The Bison trailed 19-17 in the first half before Oregon went on a 16-0 run. The game wasn't close again. The Ducks were more athletic, longer and better at every position. It was obvious.
And how do you account for a 6-foot-8 player like the Ducks have? In women's basketball? Phillipina Kyei was a special problem.
But the thumping doesn't erase the strides made by NDSU, getting 12 victories in the conference for the second time in its Division I history and the second seed for the postseason tournament for the first time.
Collins came here four years ago exuding the confidence he was going to get things turned around.
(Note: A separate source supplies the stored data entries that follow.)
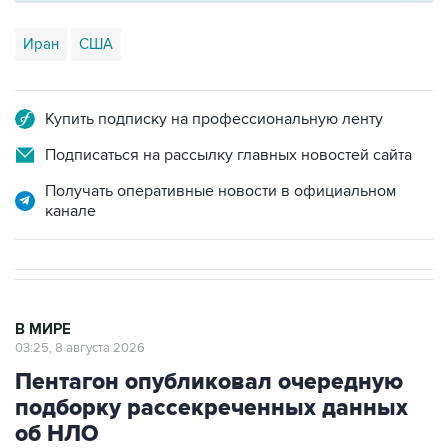
Иран
США
Купить подписку на профессиональную ленту
Подписаться на рассылку главных новостей сайта
Получать оперативные новости в официальном
канале
В МИРЕ
03:25, 8 августа 2026
Пентагон опубликовал очередную
подборку рассекреченных данных
об НЛО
It seemed NDSU was going to be a four- or five-year stop in his larger career plans. It'll take a little longer.
There was obvious progress his first couple of seasons before 2021-22 came off the tracks. Player issues, coaching staff issues. A one-game exit from the conference tournament after a rocky regular season seemed blessing more than curse.
This season was unquestioned forward progress. Freshman Elle Evans, with her length and athleticism, is unlike any player the Bison have had in the Division I era. Freshman Abby Graham, while inconsistent, brings some athleticism and toughness.
Heaven Hamling, coming back next season, is the team leader and top scorer.
The Bison return plenty more and will get some help.
Collins likes two players he redshirted, 6-foot-3 Marwa Bedziri from Sweden and point guard Leah McKenzie from Australia. Having a true point guard will help immensely.
He also figures his incoming recruiting class will provide some immediate help. It includes West Fargo's 6-1 post Miriley Simon and Hamling's younger sister Taryn, a point guard from Grand Rapids, Minn. Avery Koenen, a 6-3 wing from Montevideo, Minn., is intriguing. There's also guard Abby Kryzwenski from Wayzata, Minn.
Collins will probably add another transfer or two. And the Bison will need to get more athletic — that much was exposed in their loss to Kansas City in the conference tournament. At times, NDSU looked plodding instead of nimble.
This is not a program ready to declare itself ready to overtake the Jackrabbits.
But the fact we're even talking about Bison women's basketball in mid-March, after a postseason tournament game, is a huge leap forward.
To keep things going that direction is the next challenge.